Muy ilustre señor:
De aquel famoso pintor Apeles se cuenta que, habiendo acabado de pintar una hermosa tabla, teniéndola colgada en parte pública, inumerable gente de todas suertes, convidada de la lindeza della, suspendieron su curso y se detuvieron a contemplarla; entre los demás se acertó a llegar un rústico labrador y, como todos alabasen grandemente el ingenio del artífice juntamente con la pintura, el villano, con voz ronca y mal compuesta, dixo: «Una gran falta tiene esta tabla». Lo cual como oyese Apeles, le preguntó cuál fuese esta. Él respondió: «Aquella espiga sobre la cual está aquel páxaro sentado debiera estar más inclinada porque, conforme al peso que presupone el páxaro y la flaqueza de la caña, no podía sustentarle sin doblarse más». Oído esto por el pintor, vio que tenía razón el villano y, tomando el pincel, emendó luego aquella falta siguiendo su parecer. Soberbio, pues, el rústico, con ver que se hubiese tomado su voto, pasó más adelante y dixo: «Aquellos zapatos que aquella figura tiene no están buenos». A esto le respondió Apeles: «Hermano: cura de tu arte y dexa a cada uno el suyo».
Esta figura, muy ilustre señor, he querido traer por decir que si todos los hombres se conformasen con lo que saben y que su ingenio alcanza, no quisiesen pasar adelante a saber lo que no es de su profesión ni les toca: ni ellos quedarían corridos, como este villano, ni el labrador se entremetería a tratar de la guerra, ni el mercader de la caballería, ni el oficial de las sciencias, ni el herrero se pondría a disputar puntos de teología; sino que, tratando cada uno aquello a que su capacidad se estiende y no más, sería un concierto maravilloso que resultaría en grande utilidad de toda la república; y para esto debríamos tomar exemplo en las cosas naturales, las cuales perpetuamente guardan su orden y concierto, sin entremeterse las unas a hacer el oficio de las otras; y ansí, vemos que ni la tierra calienta ni el fuego produce ni el viento riega ni el agua ventea, sino que cada cosa tiene su calidad y oficio particular.

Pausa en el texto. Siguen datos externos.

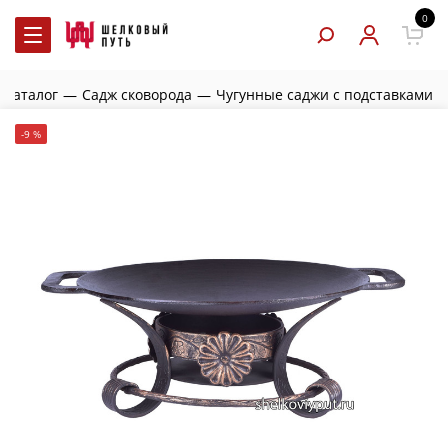
0
Каталог
—
Садж сковорода
—
Чугунные саджи с подставками
-9 %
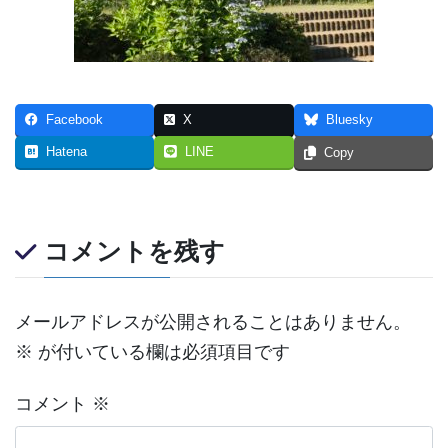
Facebook
X
Bluesky
Hatena
LINE
Copy
コメントを残す
メールアドレスが公開されることはありません。
※
が付いている欄は必須項目です
コメント
※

Pues habiéndose de guardar este concierto y orden, a vuestra merced conviene y toca el jusgar de esta mi obra como aquel que entre todos los demás tiene el primado de la lengua española, según la facilidad con que se le ha dado y la perfeción con que la habla, pero también en otras muchas sciencias y facultades en que vuestra merced resplandece sobre todos los de nuestro tiempo. Aquí no es de olvidar la refulgente, rara y acabada perfeción en hermosura, doctrina, lenguas, de la muy ilustre señora doña Margarita, su mujer de vuestra merced. Dios sabe si yo quisiera dedicarle toda la obra entera y no partida en parte, pues, cuando no hubiera las razones dichas para hacerlo, bastaba el agradecimiento y benevolencia que vuestra merced mostró al que primero emprendió lo que he yo ampliado y hecho más copioso. Pero helo dexado de hacer por dos razones a mi juicio: la una es la obligación precisa que tengo a las personas a quien va derigida, no solo de obediencia y amistad, sino también de ayuda, favor y socorro que me han dado para poder llegarla a su fin; y la otra razón es haberse comenzado, prose-/guido [f. v] y acabado en su nombre y para que se aprovechen della en su ministerio. Pero ya que lo que es mayor en cantidad tengo empleado, lo que es igual en calidad, o fresco, dedico a vuestra merced. Y esto más por lo que a mí importa, pues quedaré seguro que los detractores no osen morder en lo que ha sido censurado por tan primo juicio y entendimiento, que no por la gloria o utilidad que dello se podrá seguir a vuestra merced, ultra de que con esto satisfaga en parte la deuda de agradecimiento que debo a quien con tanta voluntad favorece a mi profesión, oficio verdaderamente proprio de hombres sabios y discretos, ansí como es de ignorantes y poco menos que bestias el impedir semejantes exercicios, lo cual no cabe sino en hombres gruesos de entendimiento y de conciencias.
Suplico a vuestra merced se sirva de recebir ese pequeño servicio, aunque con grande voluntad ofrecido, y ponerlo debaxo de su protección y amparo, pues con esto la obra quedará segura, y yo también lo estaré de que está bien empleada. Y tomaré alas para emprender mayores cosas en nombre de vuestra merced, cuya muy ilustre persona Nuestro Señor guarde con acrecentamiento de mayores estados.